> _What to do_
Pictures are not part of the copy; reproduce the remaining data exactly.

> _Saved entries_

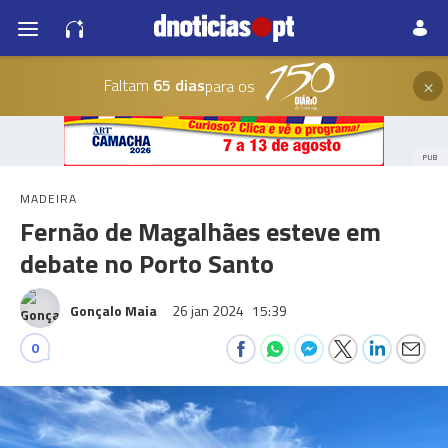
×
Faltam
65 dias
para os
PUB
MADEIRA
Fernão de Magalhães esteve em
debate no Porto Santo
Gonçalo Maia
26 jan 2024
15:39
0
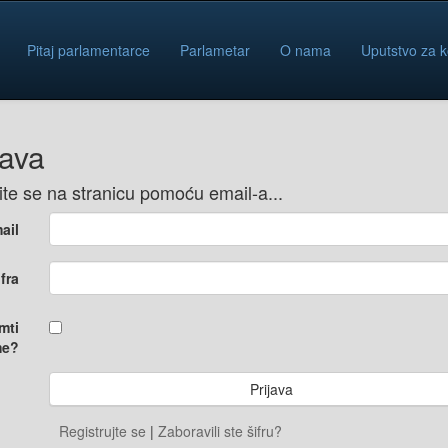
Pitaj parlamentarce
Parlametar
O nama
Uputstvo za k
java
vite se na stranicu pomoću email-a...
ail
ifra
mti
e?
Registrujte se
|
Zaboravili ste šifru?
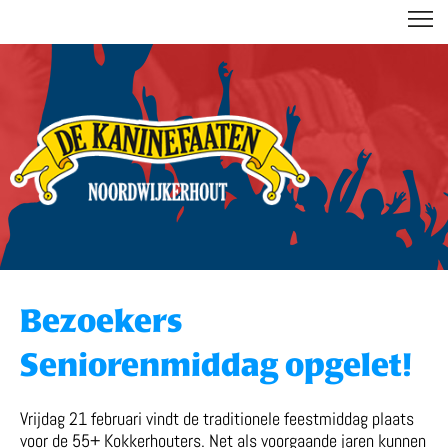
DE KANINEFAATEN
Bezoekers
Seniorenmiddag opgelet!
Vrijdag 21 februari vindt de traditionele feestmiddag plaats
voor de 55+ Kokkerhouters. Net als voorgaande jaren kunnen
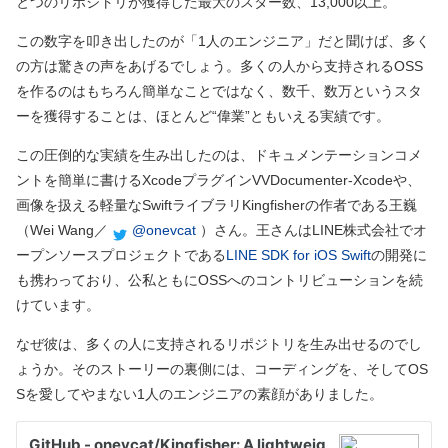
とつのリポジトリが獲得した最大のスター数、13,000以上。
この数字を叩き出したのが「1人のエンジニア」だと聞けば、多く
の方は驚きの声をあげるでしょう。多くの人から支持されるOSS
を作るのはもちろん簡単なことではなく、数千、数万というスタ
ーを獲得することは、ほとんど“偉業”ともいえる実績です。
この圧倒的な実績を生み出したのは、ドキュメンテーションコメ
ントを簡単に書けるXcodeプラグインVVDocumenter-Xcodeや、
画像を扱える軽量なSwiftライブラリKingfisherの作者である王巍
（Wei Wang／
@onevcat
）
さん。王さんはLINE株式会社でオ
ープンソースプロジェクトである
LINE SDK for iOS Swift
の開発に
も携わっており、公私ともにOSSへのコントリビューションを続
けています。
なぜ彼は、多くの人に支持されるリポジトリを生み出せるのでし
ょうか。そのストーリーの裏側には、コーディングを、そしてOS
Sを愛してやまない1人のエンジニアの素顔がありました。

> _Finished task_
×
Faltam
65 dias
para os
PUB
MADEIRA
Fernão de Magalhães esteve em
debate no Porto Santo
Gonçalo Maia
26 jan 2024
15:39
0
Pitaj parlamentarce
Parlametar
O nama
Uputstvo za k
java
vite se na stranicu pomoću email-a...
ail
ifra
mti
e?
Registrujte se
|
Zaboravili ste šifru?
DE KANINEFAATEN
Bezoekers
Seniorenmiddag opgelet!
Vrijdag 21 februari vindt de traditionele feestmiddag plaats
voor de 55+ Kokkerhouters. Net als voorgaande jaren kunnen
とつのリポジトリが獲得した最大のスター数、13,000以上。
この数字を叩き出したのが「1人のエンジニア」だと聞けば、多く
の方は驚きの声をあげるでしょう。多くの人から支持されるOSS
を作るのはもちろん簡単なことではなく、数千、数万というスタ
ーを獲得することは、ほとんど“偉業”ともいえる実績です。
この圧倒的な実績を生み出したのは、ドキュメンテーションコメ
ントを簡単に書けるXcodeプラグインVVDocumenter-Xcodeや、
画像を扱える軽量なSwiftライブラリKingfisherの作者である王巍
（Wei Wang／
@onevcat
）
さん。王さんはLINE株式会社でオ
ープンソースプロジェクトである
LINE SDK for iOS Swift
の開発に
も携わっており、公私ともにOSSへのコントリビューションを続
けています。
なぜ彼は、多くの人に支持されるリポジトリを生み出せるのでし
ょうか。そのストーリーの裏側には、コーディングを、そしてOS
Sを愛してやまない1人のエンジニアの素顔がありました。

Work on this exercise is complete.